At our conference, Streaming, a few weeks ago we focused on issues related to discernment. And some of our speakers focused on the large discernment narratives in Scripture, other on key theological notions. For instance, Luke Johnson dealt with the discernment narrative in Acts 10-15 that culminated with the Jerusalem conference. Pat Keifert spent some time talking about Luther’s notions of the hiddenness of God and how that has to be factored into our conversations about what it means to discern God’s activity in the world.
But for most of us, discernment takes place within our own personal stories. We make judgements almost daily concerning how God is involved in our lives or how we are to interpret certain passages and apply them to our lives. So, we needed a piece at the conference that made the business of discernment personal, embodied and tangible in a life. And particularly in a life in which changes could be marked.
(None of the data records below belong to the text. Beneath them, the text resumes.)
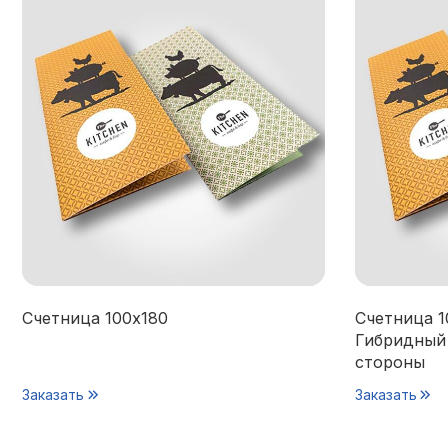
Счетница 100х180
Счетница 1
Гибридный
стороны
Заказать
Заказать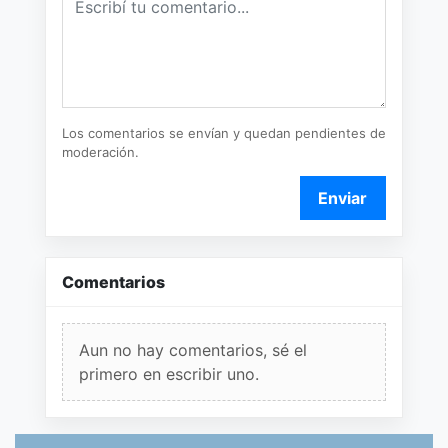
Los comentarios se envían y quedan pendientes de
moderación.
Enviar
Comentarios
Aun no hay comentarios, sé el
primero en escribir uno.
So, I asked Rubel Shelly to do some autobiographical reflections on the theme of Scripture and discernment. Rubel only reluctantly agreed. It’s tough for good people to talk about themselves, to put the focus on their own life. But Rubel’s life, which he insists is not a model, is certainly remarkable for the issues of discernment that have confronted him. Rubel grew up in a very legalistic wing of the Church of Christ and was a thought of a as a young lion for the conservative wing of our movement. But he became the person from whom many in our congregations learned about grace.
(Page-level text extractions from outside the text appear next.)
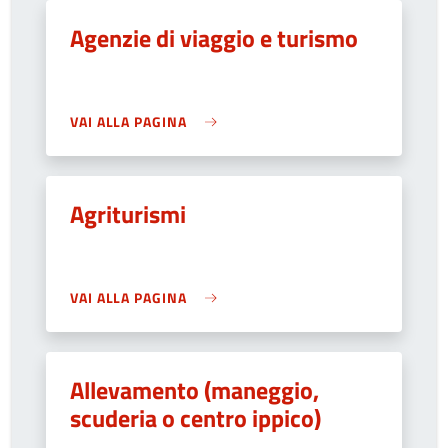
Agenzie di viaggio e turismo
VAI ALLA PAGINA
Agriturismi
VAI ALLA PAGINA
Allevamento (maneggio,
scuderia o centro ippico)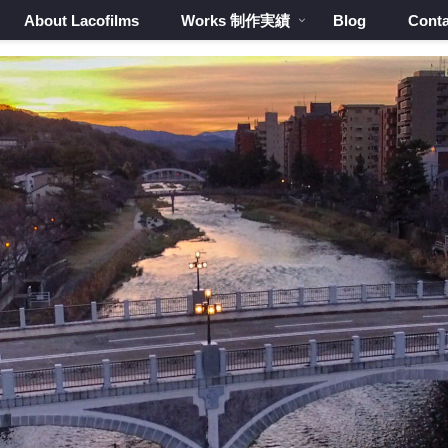
About Lacofilms
Works 制作実績
Blog
Conta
Rubel looks back on his watershed book, I Just Want to be a Christian, and winces a bit, even though he knows that it had a positive impact. He winces because he sees a legalist doing the best he can to think himself out of legalism. He’d write a different book now, perhaps, but given the circumstances of his life it was the only book he could’ve written at the time.
He also grew up in the segregated South. But he was nursed as a young, sickly boy by a large black woman named Dessie. Dessie and Rubel remained in touch until she died at the age of 105. He preached her funeral. And her positive influence on his life impacted the way he viewed racism over against the segregationist values of the society in which he was raised.
He told this story about Dessie at our conference alongside the story of being fired from his first church in New Albany, Mississippi. I am sharing a clip from that story below.
It has been my privilege to serve under Rubel these past four years as he has guided Rochester College through perilous waters. And I am thankful for his life.